The Oxfordshire conjured by Livesey is largely benign and its inhabitants civil, intelligent and educated. Matthew goes to fencing lessons; Duncan paints obsessively; when Zoe dresses as the philosopher Spinoza for a fundraiser in the village hall, the locals recognize her character. This environment stands in stark contrast to the violent crime committed before the book opens, and part of the community’s shock is that “these things don’t happen here”.
The novel begins, rather abruptly: “Here is what happened one Monday in the month of September, in the last year of the last century. Matthew, Zoe and Duncan Lang were walking home from school.” Zoe – known to be the observant one – spies something in a field.
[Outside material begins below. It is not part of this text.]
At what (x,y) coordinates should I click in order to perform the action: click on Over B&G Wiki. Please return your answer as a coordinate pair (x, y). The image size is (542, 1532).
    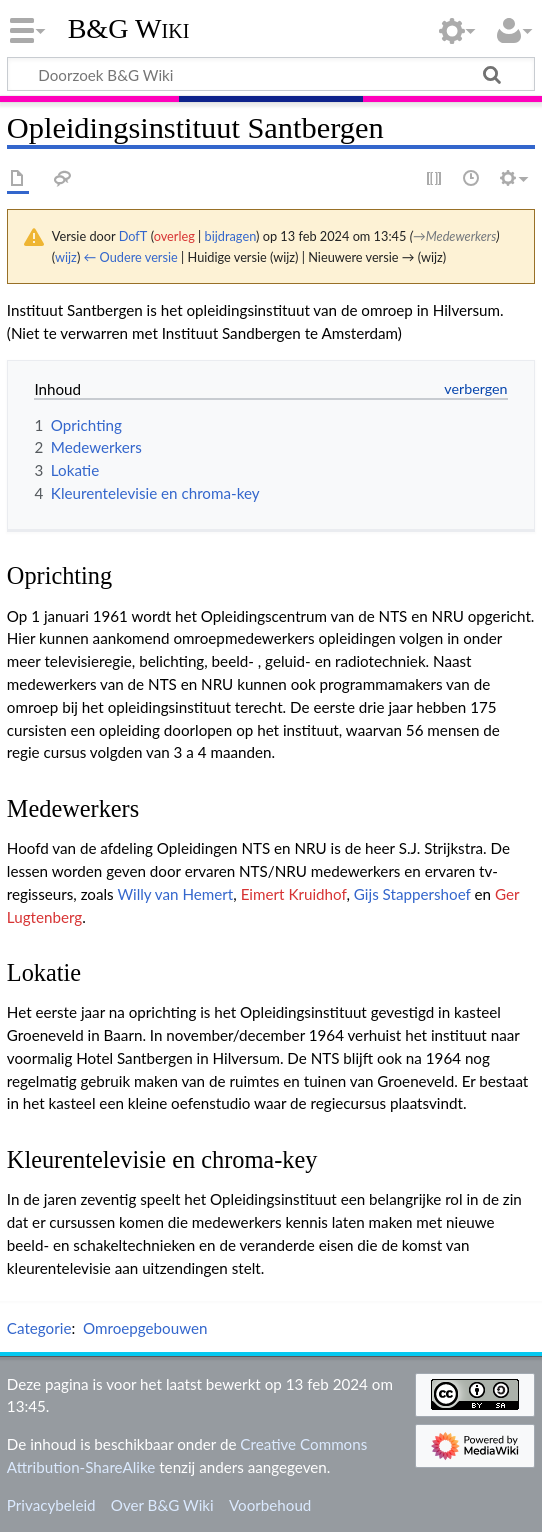
    Looking at the image, I should click on (162, 1505).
The something is the gravely injured Karel, bleeding heavily and surrounded by flies, and the siblings comfort him and summon help.
Karel survives, and recovers, at least physically. The Lang children, though, are changed by the experience, and not in predictable ways. Each pursues an obsession, and asks questions that may never have otherwise occurred to them (though who knows what they would have been like had there been no discovery?)
Duncan, adopted as an infant, begins to dream about his birth mother, and determines to find her.
Matthew forms a brief alliance with Karel’s brooding, abrasive brother as they attempt some amateur, clumsy sleuthing, hoping to find the perpetrator.
Zoe obsessively pursues a relationship with a much older university student after the two exchange a smile on the street, while a shock revelation causes her to question her parents’ relationship.
As the police investigation drags on, the Lang siblings take turns narrating events from their point of view. On one level, this is a whodunit – who would stab Karel, beloved of patients and staff at the hospital where he works? The crime’s eventual, and somewhat anticlimactic, resolution, is a backdrop to the more significant interior life of the three protagonists. An epilogue revisits the Langs years later, and is perhaps the book’s weakest link.
In just over 300 pages, this book touches on good and evil; absolute truth vs white lies; the meaning of family; trust and deceit; the kindness of strangers; the destructive nature of jealousy, and a whole lot more. Thanks to Margot Livesey’s light touch, these weighty themes never weigh the story down.